• **Prompt**
Return the listing below verbatim. Pictures do not belong in the copy.

• **Information**
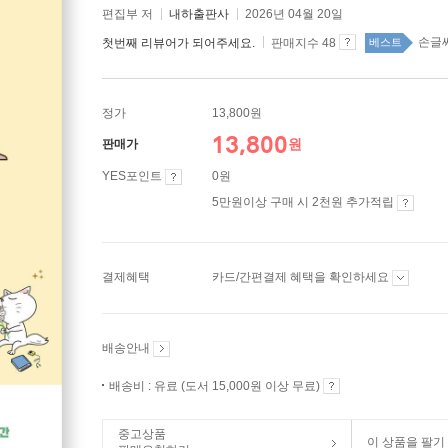
편집부 저
내하출판사
2026년 04월 20일
손글씨
첫번째 리뷰어가 되어주세요.
판매지수 48
베스트
정가
13,800원
13,800
원
판매가
YES포인트
0원
5만원이상 구매 시 2천원 추가적립
결제혜택
카드/간편결제 혜택을 확인하세요
배송안내
배송비 : 유료 (도서 15,000원 이상 무료)
중고상품
이 상품을 팔기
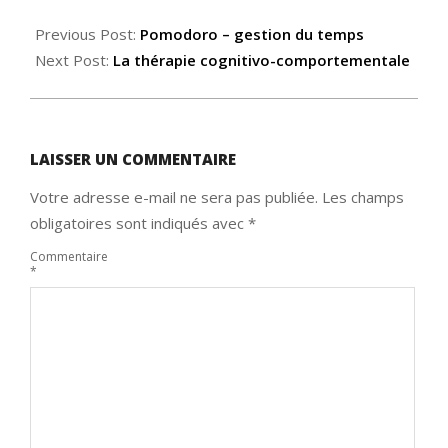
2021-
12-
Previous Post:
Pomodoro – gestion du temps
11
Next Post:
La thérapie cognitivo-comportementale
LAISSER UN COMMENTAIRE
Votre adresse e-mail ne sera pas publiée.
Les champs
obligatoires sont indiqués avec
*
Commentaire
*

• **Answer to this exercise**
편집부 저
내하출판사
2026년 04월 20일
손글씨
첫번째 리뷰어가 되어주세요.
판매지수 48
베스트
정가
13,800원
13,800
원
판매가
YES포인트
0원
5만원이상 구매 시 2천원 추가적립
결제혜택
카드/간편결제 혜택을 확인하세요
배송안내
배송비 : 유료 (도서 15,000원 이상 무료)
중고상품
이 상품을 팔기
2021-
12-
Previous Post:
Pomodoro – gestion du temps
11
Next Post:
La thérapie cognitivo-comportementale
LAISSER UN COMMENTAIRE
Votre adresse e-mail ne sera pas publiée.
Les champs
obligatoires sont indiqués avec
*
Commentaire
*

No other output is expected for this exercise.